Faktor genetik ditentukan oleh susunan gen yang terdapat di
dalam kromosom dan dalam suatu bangsa sapi potong memiliki
jumlah kromosom dan pasangan gen yang sama tetapi memiliki gen
yang berbeda. Hal ini menyebabkan kemampuan sapi dalam produksi
dan reproduksi juga berbeda sehingga mengakibatkan adanya
keragaman pada produktivitasnya. Keragaman ini pada pemuliaan
ternak diperlukan untuk melakukan seleksi.
Produktivitas sapi potong dapat ditingkatkan melalui perbaikan
mutu genetik dan lingkungan, di dalam aplikasinya dilakukan melalui
program pemuliaan. Pemuliaan sapi potong yaitu suatu usaha untuk
meningkatkan rata-rata produksi sapi melalui perbaikan mutu genetik
dalam populasi dengan cara seleksi dan pengaturan perkawinan.
Walaupun produksi sapi potong dapat ditingkatkan melalui perbaikan
lingkungan, tetapi dampaknya bersifat sementara. Hal ini berbeda
dengan perbaikan mutu genetik yang bersifat permanen dan
diwariskan.
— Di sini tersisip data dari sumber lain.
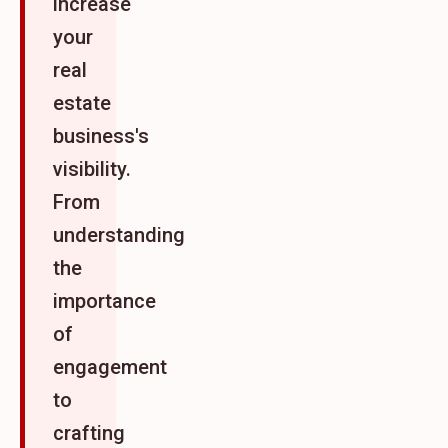
increase
your
real
estate
business's
visibility.
From
understanding
the
importance
of
engagement
to
crafting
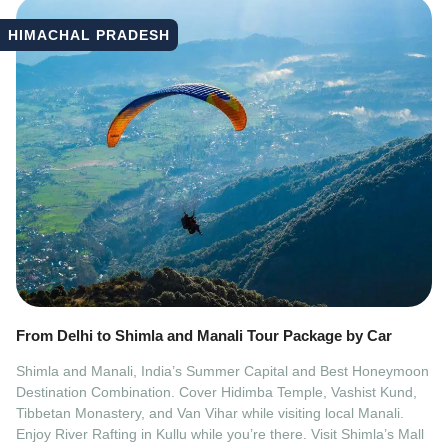
HIMACHAL PRADESH
From Delhi to Shimla and Manali Tour Package by Car
Shimla and Manali, India’s Summer Capital and Best Honeymoon
Destination Combination. Cover Hidimba Temple, Vashist Kund,
Tibbetan Monastery, and Van Vihar while visiting local Manali.
Enjoy River Rafting in Kullu while you’re there. Visit Shimla’s Mall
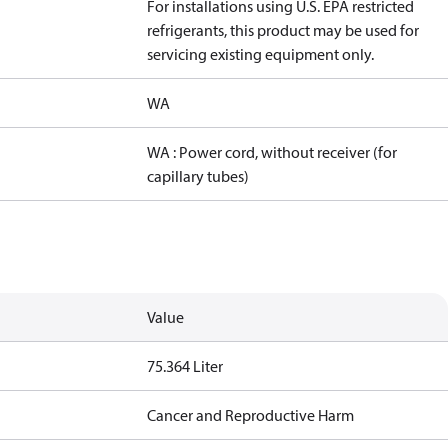
For installations using U.S. EPA restricted
refrigerants, this product may be used for
servicing existing equipment only.
WA
WA : Power cord, without receiver (for
capillary tubes)
Value
75.364 Liter
Cancer and Reproductive Harm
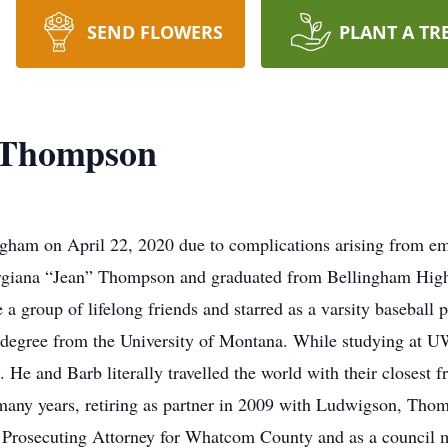
SEND FLOWERS
PLANT A TR
 Thompson
ham on April 22, 2020 due to complications arising from em
rgiana “Jean” Thompson and graduated from Bellingham Hig
 group of lifelong friends and starred as a varsity baseball p
 degree from the University of Montana. While studying at U
l. He and Barb literally travelled the world with their closest f
 many years, retiring as partner in 2009 with Ludwigson, Th
g as Prosecuting Attorney for Whatcom County and as a council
Seleksi pada sapi potong dapat dikelompokkan menjadi
dua, yaitu seleksi alam dan buatan. Seleksi buatan atau artifisial
adalah tindakan untuk memilih sapi potong yang dianggap baik
sebagai tetua untuk menghasilkan keturunan dan menyingkirkan sapi
potong yang dianggap tidak baik sehingga tidak menghasilkan
keturunan. Seleksi alam adalah seleksi yang terjadi di alam akibat
faktor-faktor yang menekan kehidupan sapi potong tersebut, sehingga
hanya sapi-sapi yang tahan terhadap alam dapat melanjutkan
kehidupannya.
Seleksi pada sapi potong ditujukan pada sifat-sifat yang
mempunyai nilai ekonomis dan disebut sebagai sifat-sifat kuantitatif.
Sifat kuantitatif banyak dipengaruhi pasangan gen dan lingkungan
sehingga fenotipnya beragam, berbeda dengan sifat kualitatif yang
dipengaruhi sedikit pasang gen dan tidak dipengaruhi lingkungan.
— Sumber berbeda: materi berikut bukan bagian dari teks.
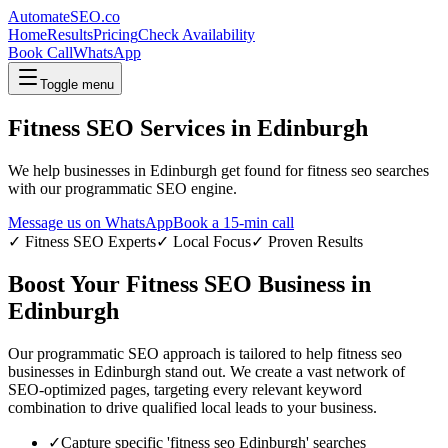
AutomateSEO.co
Home
Results
Pricing
Check Availability
Book Call
WhatsApp
Toggle menu
Fitness SEO
Services in
Edinburgh
We help businesses in
Edinburgh
get found for
fitness seo
searches
with our programmatic SEO engine.
Message us on WhatsApp
Book a 15-min call
✓
Fitness SEO
Experts
✓ Local Focus
✓ Proven Results
Boost Your
Fitness SEO
Business in
Edinburgh
Our programmatic SEO approach is tailored to help
fitness seo
businesses in
Edinburgh
stand out. We create a vast network of
SEO-optimized pages, targeting every relevant keyword
combination to drive qualified local leads to your business.
✓
Capture specific '
fitness seo
Edinburgh
' searches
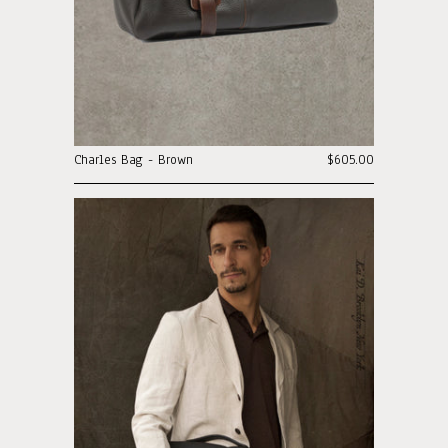
Charles Bag - Brown
$605.00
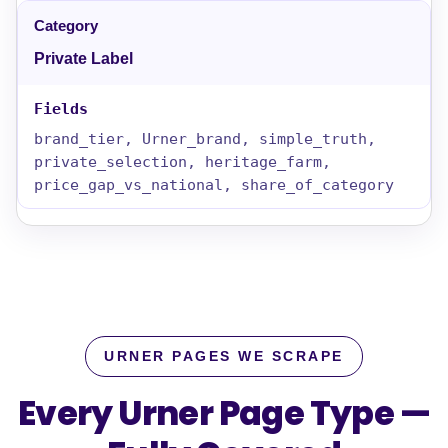
Private Label
brand_tier, Urner_brand, simple_truth,
private_selection, heritage_farm,
price_gap_vs_national, share_of_category
URNER PAGES WE SCRAPE
Every Urner Page Type —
Keberhasilan seleksi dalam pemuliaan ternak ditentukan oleh
kemampuan memanfaatkan keragaman genetik, tetapi dalam praktek
yang diamati atau diukur adalah keragaman fenotipnya. Berbagai
metode untuk mengurangi pengaruh lingkungan sudah diterapkan
dalam pelaksanaan seleksi pada pemuliaan sapi potong. Seleksi
pertumbuhan pada sapi potong dilakukan dengan memperhitungkan
faktor koreksi berat sapih umur 205 hari dan berat umur satu tahun.
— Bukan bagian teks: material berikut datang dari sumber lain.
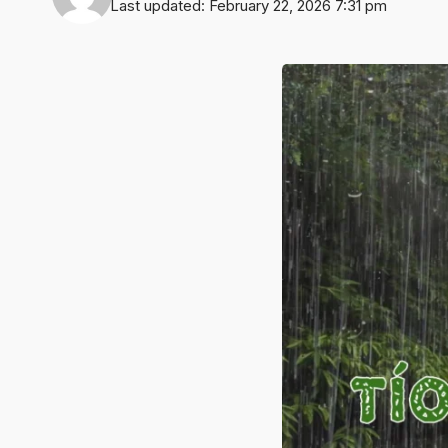
Last updated: February 22, 2026 7:31 pm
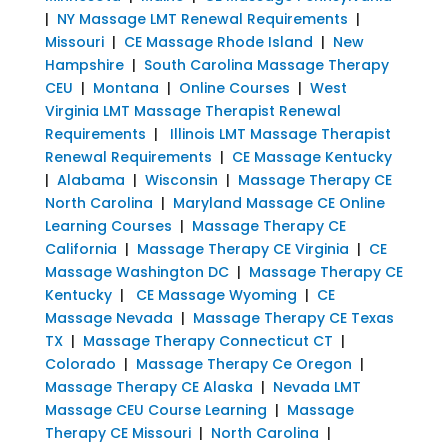
|
NY Massage LMT Renewal Requirements
|
Missouri
|
CE Massage Rhode Island
|
New
Hampshire
|
South Carolina Massage Therapy
CEU
|
Montana
|
Online Courses
|
West
Virginia LMT Massage Therapist Renewal
Requirements
|
Illinois LMT Massage Therapist
Renewal Requirements
|
CE Massage Kentucky
|
Alabama
|
Wisconsin
|
Massage Therapy CE
North Carolina
|
Maryland Massage CE Online
Learning Courses
|
Massage Therapy CE
California
|
Massage Therapy CE Virginia
|
CE
Massage Washington DC
|
Massage Therapy CE
Kentucky
|
CE Massage Wyoming
|
CE
Massage Nevada
|
Massage Therapy CE Texas
TX
|
Massage Therapy Connecticut CT
|
Colorado
|
Massage Therapy Ce Oregon
|
Massage Therapy CE Alaska
|
Nevada LMT
Massage CEU Course Learning
|
Massage
Therapy CE Missouri
|
North Carolina
|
Dalam pelaksanaan seleksi, penggunaan faktor koreksi merupakan
cara yang paling sederhana sebagai upaya menghilangkan pengaruh
lingkungan. Selanjutnya dengan berkembangnya biometrika, genetika
dan alat-alat kompilasi yang lebih baik, maka berkembang pula model
genetik dan teknik analisis yang lebih baik untuk memisahkan
pengaruh genetik dan lingkungan serta estimasi terhadap pengaruh
tersebut. Komponen ragam dan peragam genetik serta non genetik
dapat dianalisis dengan analisis ragam untuk mengestimasikan
beberapa parameter genetik.
Parameter genetik diperlukan dalam perencanaan seleksi agar
diperoleh hasil seleksi yang optimal. Peningkatan produktivitas sapi
potong dengan cara seleksi untuk perbaikan mutu genetik merupakan
suatu kegiatan jangka panjang dan memerlukan biaya besar, tetapi
hasilnya bersifat kumulatif dan dapat diwariskan. Oleh karena itu,
peningkatan produktivitas sapi potong dengan program pemuliaan
memerlukan campur tangan pemerintah. Peningkatan produktivitas
akibat seleksi dikenal dengan kemajuan genetik atau respon seleksi
dan besarnya tergantung pada keragaman genetik, jumlah sapi
potong yang tersedia untuk dipilih, dan metode seleksi yang
digunakan serta sistem perkawinannya.

D. Pengembangan pola sistem integrasi tanaman – ternak (sapi).


Pengembangan sistem integrasi tanaman ternak (sapi) bertujuan
untuk: 1) mendukung upaya peningkatan kandungan bahan organik
lahan pertanian melalui penyediaan pupuk organik yang memadai, 2)
mendukung upaya peningkatan produktivitas tanaman, 3) mendukung
upaya peningkatan produksi daging dan populasi ternak sapi, dan 4)
meningkatkan pendapatan petani atau pelaku pertanian. Melalui
kegiatan ini, produktivitas tanaman maupun ternak menjadi lebih baik
sehingga akan meningkatkan pendapatan petani-peternak. Integrasi
ternak dengan tanaman kelapa sawit memberikan efek saling
menguntungkan (complementary), yakni hijauan pada perkebunan
kelapa sawit dapat dikonsumsi ternak untuk selanjutnya diubah
menjadi daging, sementara pihak perkebunan dapat menghemat
biaya penyiangan gulma sebesar 25−50% dan produksi buah sawit
meningkat 16,70%. Integrasi sapi dan kelapa sawit sudah
berkembang di beberapa daerah di Indonesia.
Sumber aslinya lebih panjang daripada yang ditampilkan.